An Apostle to Apostles

From the St. Alban's Psalter
Today is the Feast of St. Mary Magdalene. In previous years the day has been a memorial, but Pope Francis elevated her celebration to a feast, on par with the apostles, so that she could officially be hailed as “an example and model for every woman in the Church.”

When reading through the Gospels, it’s clear that Mary Magdalene was around in the ministry of Jesus. But when I stop and think about it, it’s amazing just how much of a role she played. She suffered from seven demons (sometimes considered seven men or the seven deadly sins) until Jesus cast them out. She was a single woman travelling around with the disciples. She was there at the crucifixion.
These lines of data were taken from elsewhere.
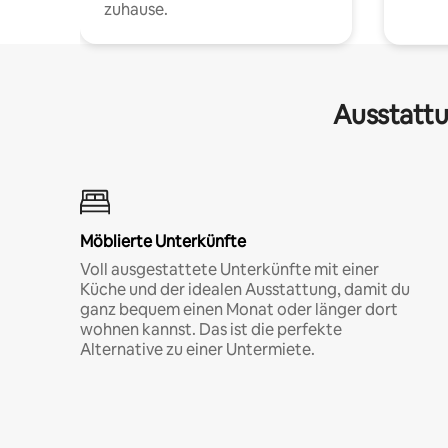
zuhause.
Ausstattu
Möblierte Unterkünfte
Voll ausgestattete Unterkünfte mit einer
Küche und der idealen Ausstattung, damit du
ganz bequem einen Monat oder länger dort
wohnen kannst. Das ist die perfekte
Alternative zu einer Untermiete.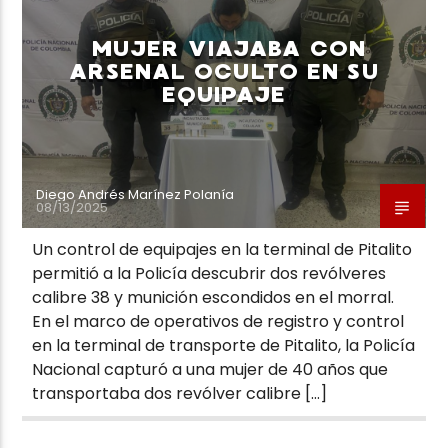
MUJER VIAJABA CON
ARSENAL OCULTO EN SU
EQUIPAJE
Neiva Estereo
Diego Andrés Marínez Polanía
08/13/2025
Un control de equipajes en la terminal de Pitalito
permitió a la Policía descubrir dos revólveres
calibre 38 y munición escondidos en el morral.
En el marco de operativos de registro y control
en la terminal de transporte de Pitalito, la Policía
Nacional capturó a una mujer de 40 años que
transportaba dos revólver calibre […]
She was the first to announce the Resurrection. She was front and center with the apostles, yet not an apostle herself.

Her being there caused trouble for later generations. Who exactly was this woman and what role did she play? Was she an apostle, ordained by Christ and silenced by patriarchy? Was she a prostitute, a red-headed sex pistol following this group of men around? Was she Jesus’ devoted wife (thanks for popularizing that one, Dan Brown)?

Here’s what I do know: Mary Magdalene was a repentant sinner who loved and followed Jesus. She was there in his darkest moments. She kept the faith. She’s a saint, a pretty awesome and important one at that. St. Thomas Aquinas referred to St. Mary Magdalene as “Apostle to the Apostles,” as she was the first witness of the Resurrection and the one to announce the Easter message to the men.
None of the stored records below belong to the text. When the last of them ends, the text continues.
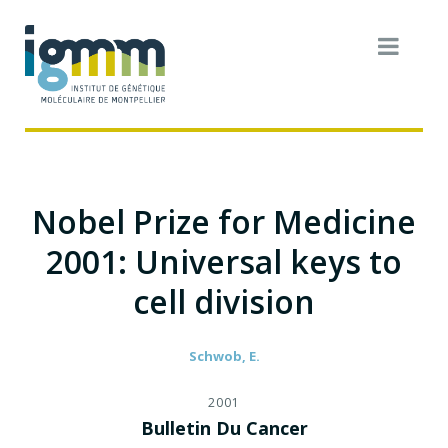
Nobel Prize for Medicine
2001: Universal keys to
cell division
Schwob, E.
2001
Bulletin Du Cancer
She’s a feminist icon, but not in the way modern feminism wants her to be. She did not set out to smash gender roles; she just followed Jesus. She was a woman of strong faith and devotion. She, and other women like Joanna, were welcome to follow and learn from Jesus, a radical notion in first century Palestine. Even more, she evangelized. One doesn’t have to be a bishop to share the Gospel.
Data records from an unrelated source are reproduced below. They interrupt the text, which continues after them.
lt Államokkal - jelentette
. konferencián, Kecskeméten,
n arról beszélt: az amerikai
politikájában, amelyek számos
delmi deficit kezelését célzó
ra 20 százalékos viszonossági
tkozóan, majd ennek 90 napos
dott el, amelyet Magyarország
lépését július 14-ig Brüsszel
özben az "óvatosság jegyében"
She’s a great role model for women, but she’s also a great role model for all Christians. It doesn’t matter where you started or what people say about you. Love Christ, follow him unto the end, and preach the Good News. St. Gregory the Great said of her, “The one whom she sought outwardly was the one who inwardly taught her to keep on searching.”

She's also holding the myrrh she was taking to
Jesus' tomb on Easter Sunday.
On a side note, St. Mary Magdalene is often depicted, especially in the East, with a red egg (settle down, Da Vinci Coders). Legend says that after the Resurrection, she was travelling around, evangelizing. In Rome, she gained an audience with Caesar Tiberius; she wanted to protest that the governor of Judea, Pontius Pilate, and the high priests had executed an innocent man.

It was custom to bring the caesar a gift. Mary Magdalene handed him an egg, representing the rolled away stone, and said, “Christ is risen!” Tiberius obviously doubted her and said, “How could anyone ever rise from the dead? It is as impossible as that white egg to turn red.” At this, the egg turned bright red. Pilate was transferred to Gaul, and “Christ is risen!” became the traditional Easter greeting among Christians. Regardless of historical authenticity, the red Easter egg represents St. Mary Magdalene’s strong evangelization of the Resurrection.